Data records |

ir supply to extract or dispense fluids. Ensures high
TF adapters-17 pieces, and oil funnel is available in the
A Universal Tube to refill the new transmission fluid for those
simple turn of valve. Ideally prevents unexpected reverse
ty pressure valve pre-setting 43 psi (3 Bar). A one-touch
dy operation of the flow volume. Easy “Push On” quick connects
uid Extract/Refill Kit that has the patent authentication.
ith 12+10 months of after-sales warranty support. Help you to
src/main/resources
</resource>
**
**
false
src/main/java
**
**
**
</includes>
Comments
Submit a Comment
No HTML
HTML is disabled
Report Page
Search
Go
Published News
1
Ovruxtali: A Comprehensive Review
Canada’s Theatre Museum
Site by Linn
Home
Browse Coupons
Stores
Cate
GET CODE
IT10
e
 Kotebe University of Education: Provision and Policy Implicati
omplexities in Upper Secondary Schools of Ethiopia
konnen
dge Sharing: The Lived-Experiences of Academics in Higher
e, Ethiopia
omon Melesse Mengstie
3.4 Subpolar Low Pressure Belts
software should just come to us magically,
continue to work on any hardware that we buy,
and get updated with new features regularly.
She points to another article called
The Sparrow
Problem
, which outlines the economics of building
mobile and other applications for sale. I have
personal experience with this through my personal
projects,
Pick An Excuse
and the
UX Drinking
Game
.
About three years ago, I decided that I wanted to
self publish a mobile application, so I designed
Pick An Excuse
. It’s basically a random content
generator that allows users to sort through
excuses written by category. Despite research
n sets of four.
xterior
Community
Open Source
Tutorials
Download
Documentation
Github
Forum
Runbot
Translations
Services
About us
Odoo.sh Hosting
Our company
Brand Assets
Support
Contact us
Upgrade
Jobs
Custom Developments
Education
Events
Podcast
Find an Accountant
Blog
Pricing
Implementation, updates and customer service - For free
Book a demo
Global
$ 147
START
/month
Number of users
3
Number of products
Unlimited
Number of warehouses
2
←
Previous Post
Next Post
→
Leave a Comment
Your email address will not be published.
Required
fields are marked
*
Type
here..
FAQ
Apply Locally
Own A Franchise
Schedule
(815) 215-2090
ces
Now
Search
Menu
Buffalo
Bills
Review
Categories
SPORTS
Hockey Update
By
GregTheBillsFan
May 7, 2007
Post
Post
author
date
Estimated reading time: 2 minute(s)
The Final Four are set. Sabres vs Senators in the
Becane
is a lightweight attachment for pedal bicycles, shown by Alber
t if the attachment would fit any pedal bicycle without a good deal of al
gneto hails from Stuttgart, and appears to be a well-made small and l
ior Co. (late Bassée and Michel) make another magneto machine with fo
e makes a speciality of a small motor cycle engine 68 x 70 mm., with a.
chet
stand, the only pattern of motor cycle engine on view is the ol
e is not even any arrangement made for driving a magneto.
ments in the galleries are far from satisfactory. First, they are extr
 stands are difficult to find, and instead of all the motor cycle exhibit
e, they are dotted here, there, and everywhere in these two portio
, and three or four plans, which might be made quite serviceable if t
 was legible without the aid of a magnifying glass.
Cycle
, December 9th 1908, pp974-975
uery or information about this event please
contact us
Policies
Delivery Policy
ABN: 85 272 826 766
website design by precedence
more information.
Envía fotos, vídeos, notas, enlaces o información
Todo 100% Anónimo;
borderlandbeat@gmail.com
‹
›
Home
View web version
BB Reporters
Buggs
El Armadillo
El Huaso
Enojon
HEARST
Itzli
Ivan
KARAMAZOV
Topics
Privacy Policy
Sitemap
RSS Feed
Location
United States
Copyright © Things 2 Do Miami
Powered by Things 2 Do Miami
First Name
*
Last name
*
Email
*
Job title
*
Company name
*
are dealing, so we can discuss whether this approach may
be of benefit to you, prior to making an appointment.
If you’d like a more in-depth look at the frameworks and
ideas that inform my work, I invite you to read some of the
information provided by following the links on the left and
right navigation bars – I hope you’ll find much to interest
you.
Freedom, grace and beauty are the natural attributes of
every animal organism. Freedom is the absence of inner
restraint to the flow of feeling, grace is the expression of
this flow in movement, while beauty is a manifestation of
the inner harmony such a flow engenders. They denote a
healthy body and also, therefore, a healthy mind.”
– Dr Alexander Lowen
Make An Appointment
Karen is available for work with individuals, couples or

Exercise objective | With the first line of the records as the start and the line holding "dy operation of" as the end, please copy exactly those lines and no others.

Reply to the exercise |
ir supply to extract or dispense fluids. Ensures high
TF adapters-17 pieces, and oil funnel is available in the
A Universal Tube to refill the new transmission fluid for those
simple turn of valve. Ideally prevents unexpected reverse
ty pressure valve pre-setting 43 psi (3 Bar). A one-touch
dy operation of the flow volume. Easy “Push On” quick connects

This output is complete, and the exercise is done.